Jason Weems has won the Fred B. Kniffen Book Award for Best Authored Publication, and the John Gjerde Prize for the Best Book on Midwestern History awards for his book, “Barnstorming the Prairies: How Aerial Vision Shaped the Midwest.”
Writing a book is an all-encompassing commitment,” Weems said. “As scholars, we do it because of a belief that we can bring about a better understanding of the world. When trusted colleagues suggest that you might be succeeding in that effort, it is very special.”
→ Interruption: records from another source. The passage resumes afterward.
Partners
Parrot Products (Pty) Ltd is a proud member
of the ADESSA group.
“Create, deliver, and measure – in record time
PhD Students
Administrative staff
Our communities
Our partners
The book offers a panoramic view of the transformative nature and power of aerial vision that remade the Midwest in the wake of the airplane. It addresses how fight led to a new view of the Midwest, and how aerial vision helped to recast the Midwestern landscape amid the technological change and social uncertainty of the early 20th century.
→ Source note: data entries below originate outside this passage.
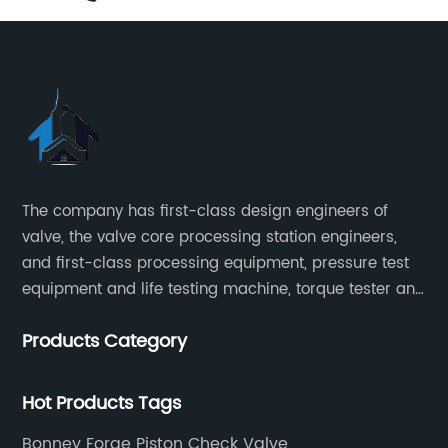
The company has first-class design engineers of
valve, the valve core processing station engineers,
and first-class processing equipment, pressure test
equipment and life testing machine, torque tester and
other testing equipment.
Products Category
Hot Products Tags
Bonney Forge Piston Check Valve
The Fred B. Kniffen Book Award for Best Authored Publication is awarded by the International Society for Landscape, Place and Material Culture Studies (ISLPMC). The ISLPMC encourages and recognizes books by authors regarding North American material culture, which is the physical evidence of culture, such as objects and architecture. Named for the renowned geographer, Fred Kniffen, the prize in his honor is granted annually for the best book in the field published within two years of the award.
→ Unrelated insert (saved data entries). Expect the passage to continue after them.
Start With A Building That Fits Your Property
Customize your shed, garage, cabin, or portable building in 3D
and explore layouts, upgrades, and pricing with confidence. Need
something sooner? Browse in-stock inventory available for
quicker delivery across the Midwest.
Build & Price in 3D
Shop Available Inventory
The Jon Gjerde Prize for the Best Book on Midwestern History is awarded by the Midwestern History Association to the best book authored on a Midwestern history topic during a calendar year. In the award announcement, it was noted that “Weems directs our attention to bird’s-eye-view maps, historic atlases, the paintings of Grant Wood, Frank Lloyd Wright plans, Farm Service Administration photos, as well as aerial photographs, to explore both the physical and the imaginative landscape of the Midwest.”